That is DDR400, or PC3200 - the standard these days.

 *evoweiss wrote:*   

> Is there anything else I should know before buying new ram?

 

Not really, no.

Good luck !

----------

## evoweiss

 *fireflymantis wrote:*   

> one of the most important things about going to 1gig ram is that you will either need to switch to the ck-sources with a 1gig ram hack or use the HIGH_MEM option in the kernel which presents some heafty overhead. would an additional 256 serve your purposes?

 

Ok, that's an important bit of information. I thought I heard something along those lines before, but I wasn't sure. As I'm not running a server or anything (just a humble desktop for home use), I imagine that another 256 megs should be fine. 

 *Quote:*   

> as for speed. you can boot into your bios setup and look up what speed your ram is at form there. for example. my system is running the ram at 333MHz = Pc2700 DDR ram
> 
> PC-4000 = DDR-500
> 
> PC-3200 = DDR-400 
> ...

 

Ok, I'll do that in the near future, though first I am going to wait for my emerge -e world && emerge -e world to finish.

Thanks again for the help.

Best,

Alex

----------

## evoweiss

 *adaptr wrote:*   

> 
> 
> Open up the box 
> 
> Seriously, check the specs of the system - it should have come with detailed info.
> ...

 

I was hoping that I could find a way to do it without opening up the box as I'd like to maintain my uptime stats as they are  :Smile: . However, I suppose for the sake of improving the system I could make the sacrifice. Will the memory sticks be labeled somewhere on them?

Best,

Alex

----------

## adaptr

If they are branded, they will be - and if the markings are cryptic you should be able to get more info on the brands' website.

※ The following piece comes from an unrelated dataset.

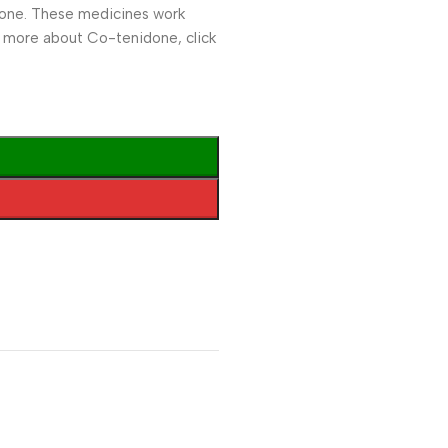
idone. These medicines work
n more about Co-tenidone, click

I'll correct that: the markings are always cryptic  :Wink: 

----------

## evoweiss

 *adaptr wrote:*   

> If they are branded, they will be - and if the markings are cryptic you should be able to get more info on the brands' website.
> 
> I'll correct that: the markings are always cryptic 

 

Cool, thanks for the pointers.

Well, I guess my thought of how to proceed is as follows:

1) I'll open up my computer to see what my current configuration looks like (do I have 4 128 meg sticks, 2 256 meg sticks, etc.) and how many slots I have.

2) Compare the price of going to 768 megs vs. 1 gig. If the price difference is relatively minor, I'll go the 1 gig route (I'm not poor these days, but if I can save some cash to spend on something else nice, well, I'd rather).

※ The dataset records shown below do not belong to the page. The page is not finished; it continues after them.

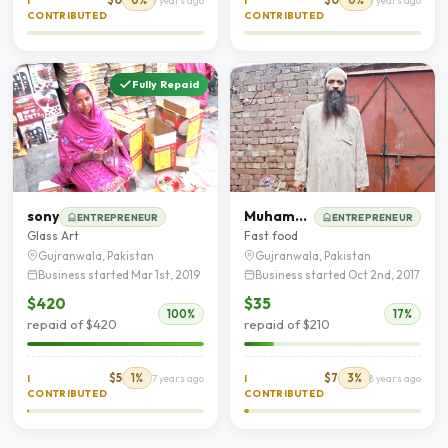
I
7 years ago
I
7 years ago
CONTRIBUTED
CONTRIBUTED
Fully Repaid
sony
Muhammad Tariq Tariq
ENTREPRENEUR
ENTREPRENEUR
Glass Art
Fast food
Gujranwala, Pakistan
Gujranwala, Pakistan
Business started Mar 1st, 2019
Business started Oct 2nd, 2017
$420
$35
100%
17%
repaid of $420
repaid of $210
$5
1%
$7
3%
I
7 years ago
I
8 years ago
CONTRIBUTED
CONTRIBUTED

3) Buy and install the memory.

Now, if I go up to 1 gig I may not compile the hacked ck sources or implement the higher memory in the current kernel. Instead, I'll bide my time and wait for a new kernel (I run vanilla) to come along and do it properly.

Any of you see a problem with this plan of action?

Best,

Alex

----------

## evoweiss

 *adaptr wrote:*   

> If they are branded, they will be - and if the markings are cryptic you should be able to get more info on the brands' website.
> 
> I'll correct that: the markings are always cryptic 

 

Cool, thanks for the pointers.

Well, I guess my thought of how to proceed is as follows:

1) I'll open up my computer to see what my current configuration looks like (do I have 4 128 meg sticks, 2 256 meg sticks, etc.) and how many slots I have.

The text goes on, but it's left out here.